Apple Is Going Widget-Crazy
Apple
Easy-to-access controls and informational widgets have been a core component of smartphones for years, but recent updates to the iPhone and iPad have complicated the situation. It’s time for Apple to re-think widgets.
The iPhone, iPad, and Mac all have a long history with widgets. Dashboard, a customizable screen with widgets created by Apple and third-party developers, arrived on the Mac with the release of Mac OS X 10.4 Tiger in 2005. Some of Apple’s Mac widgets became a few of the built-in apps on the original iPhone, like Stocks and Weather.
Eventually, Apple reworked how it handles widgets and status indicators on all its devices. Mac widgets moved to the Notification Center, then Apple added the option to place them right on the desktop with the release macOS Sonoma. The iPhone and iPad received a ‘Today View’ with widget-like information panels, which became full-blown widgets with iOS 14 that could also be placed on the home screen. Apple also introduced a new type of lock screen widgets in iOS 16.
Widgets, Widgets Everywhere
The iPhone and iPad now have standard widgets that can be placed anywhere on your home screen or Today View (the screen visible by swiping to the right from the first home screen). There are some built-in widgets from Apple, and apps installed on your device can provide additional widgets. For example, Apple’s Calendar app has a widget to show upcoming events, and the Weather app has widgets to show temperature and forecast data. Some of them can be resized, too. Widgets on Android phones and tablets work in much the same way.
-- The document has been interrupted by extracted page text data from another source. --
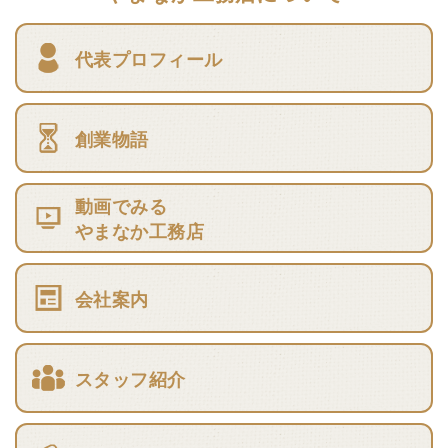
代表プロフィール
創業物語
動画でみる
やまなか工務店
会社案内
スタッフ紹介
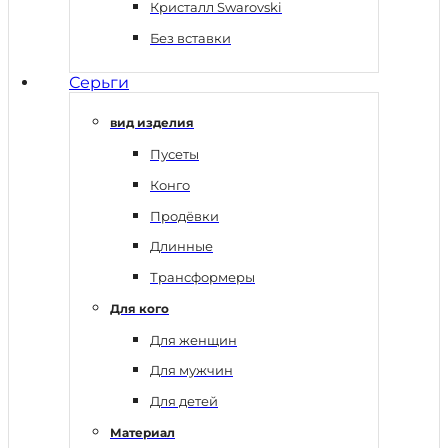
Кристалл Swarovski
Без вставки
Серьги
вид изделия
Пусеты
Конго
Продёвки
Длинные
Трансформеры
Для кого
Для женщин
Для мужчин
Для детей
Материал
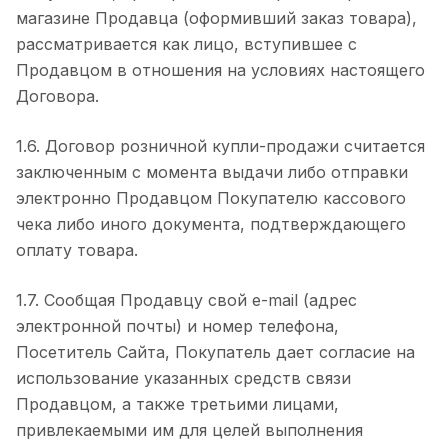
магазине Продавца (оформивший заказ товара),
рассматривается как лицо, вступившее с
Продавцом в отношения на условиях настоящего
Договора.
1.6. Договор розничной купли-продажи считается
заключенным с момента выдачи либо отправки
электронно Продавцом Покупателю кассового
чека либо иного документа, подтверждающего
оплату товара.
1.7. Сообщая Продавцу свой e-mail (адрес
электронной почты) и номер телефона,
Посетитель Сайта, Покупатель дает согласие на
использование указанных средств связи
Продавцом, а также третьими лицами,
привлекаемыми им для целей выполнения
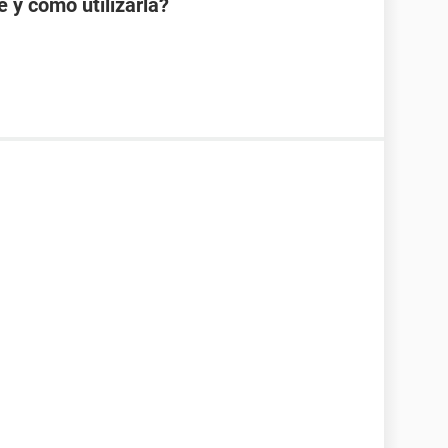
e y cómo utilizarla?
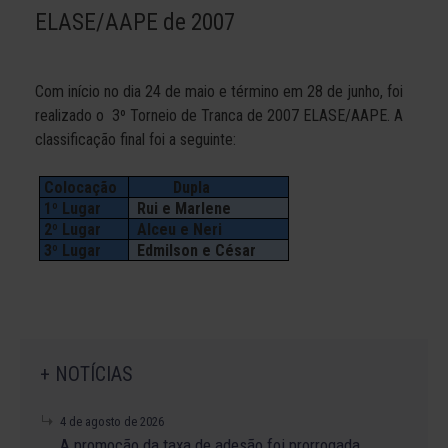
ELASE/AAPE de 2007
Com início no dia 24 de maio e término em 28 de junho, foi
realizado o 3º Torneio de Tranca de 2007 ELASE/AAPE. A
classificação final foi a seguinte:
Colocação
Dupla
1º Lugar
Rui e Marlene
2º Lugar
Alceu e Neri
3º Lugar
Edmilson e César
+ NOTÍCIAS
4 de agosto de 2026
A promoção da taxa de adesão foi prorrogada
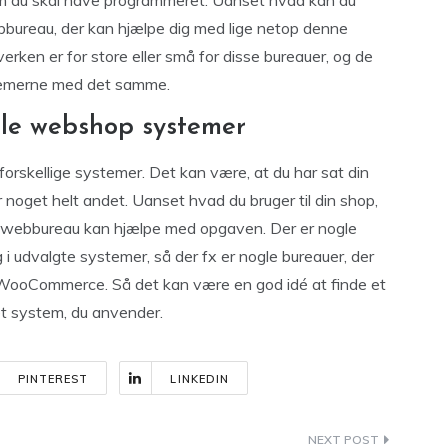
 som du skal have programmeret. Uanset hvad kan du
bbureau, der kan hjælpe dig med lige netop denne
rken er for store eller små for disse bureauer, og de
blemerne med det samme.
lle webshop systemer
forskellige systemer. Det kan være, at du har sat din
 noget helt andet. Uanset hvad du bruger til din shop,
ne webbureau kan hjælpe med opgaven. Der er nogle
ig i udvalgte systemer, så der fx er nogle bureauer, der
 i WooCommerce. Så det kan være en god idé at finde et
det system, du anvender.
PINTEREST
LINKEDIN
There are also lock screen widgets, which are still called widgets, but are not the same as the regular widgets. They are smaller and can’t display as much information. Some apps might have regular widgets but not lock screen widgets, some have widgets for both locations but with different options, and some apps don’t offer widgets for either screen.
There’s also Live Activities, which are persistent notifications provided by some apps, intended for status updates like sports scores or live delivery tracking. They appear on the Lock Screen, StandBy mode on iPhone, and on top of the ‘Dynamic Island’ screen cutout on some iPhone models.
Even though there is some functional overlap with widgets, they aren’t called widgets, and they can show up on your lock screen along with your actual lock screen widgets. Totally not confusing.
We’re not done yet! The iOS 18 update turned the Control Center into a customizable panel of buttons, menus, and switches. The controls can be added, removed, resized, and reorganized into different scrollable pages. Installed apps can add more controls to the available list. That sounds like widgets, and there is some functional overlap with widgets and Live Activities, but they are not the same thing.
iPhones and iPads now have several different overlapping widget-like functions, and it just makes the entire experience more confusing. The toggle for the flashlight is only in the Control Center, but after it’s on, it also becomes a Live Activity, but also it can’t be placed on the home screen as a regular widget. The ‘Batteries’ widget with battery level information for all my devices can go on the home screen or lock screen, but not the Control Center. There’s a control in the Control Center for creating a new note, but there’s no regular widget or lock screen widget equivalent.
It seems like the Control Center is intended explicitly for buttons and menus, while widgets on both the home and lock screens are more for display information, but many widgets are also buttons. There’s no clear distinction between each interface. Regular widgets, lock screen widgets, Control Center controls, and Live Activities all must be designed and supported separately by apps. Even if a widget or control makes sense in all those places, not all app developers are willing to implement each type of interface.
The situation on macOS is about as complicated, but for other reasons. There are widgets on Mac, which can all go in the Notification Center or on the desktop, but the top menu bar is also used as a location for status ongoing status indicators (just like the taskbar on Windows). However, customizing the location and hiding behavior of each menu bar item is difficult, unless you use third-party apps like Ice or Barbee.
Fixing the Mess
There are a few ways Apple could simplify its mess of widgets and widget-like controls. One option is to allow regular widgets to be placed in the Control Center, in addition to the existing home screen and Today View locations. Ideally, all the controls in the Control Center could also be placed on the home screen and Today View.
If someone wants their Duolingo streak in their Control Center, why not? Apple probably won’t go for that, because the visual design of widgets and controls are different, but it would be the most flexible and customizable option.
Honestly, old Android versions (specifically around Android 4.0) still seem like the gold standard for these overlapping features. You could place widgets anywhere on the home screen, and some devices and third-party apps could add them to the lock screen. The notification panel was just for notifications—the giant clock and optional widgets in Apple’s current implementation takes up space. Tapping one button switched to the quick settings panel with customizable buttons in a grid layout. You could also tell without tapping anything if you had any pending notifications, which Apple doesn’t let you do on iPhone.
I don’t expect Apple to copy Google’s decade-old Android interface design, even if it is better than what exists right now. I do think Apple’s main options here are removing the distinctions that don’t matter between different widget and control types, or making more clearly-defined boundaries.
No matter how it happens, Apple should really solve its widget problem, instead of adding more things that are like widgets.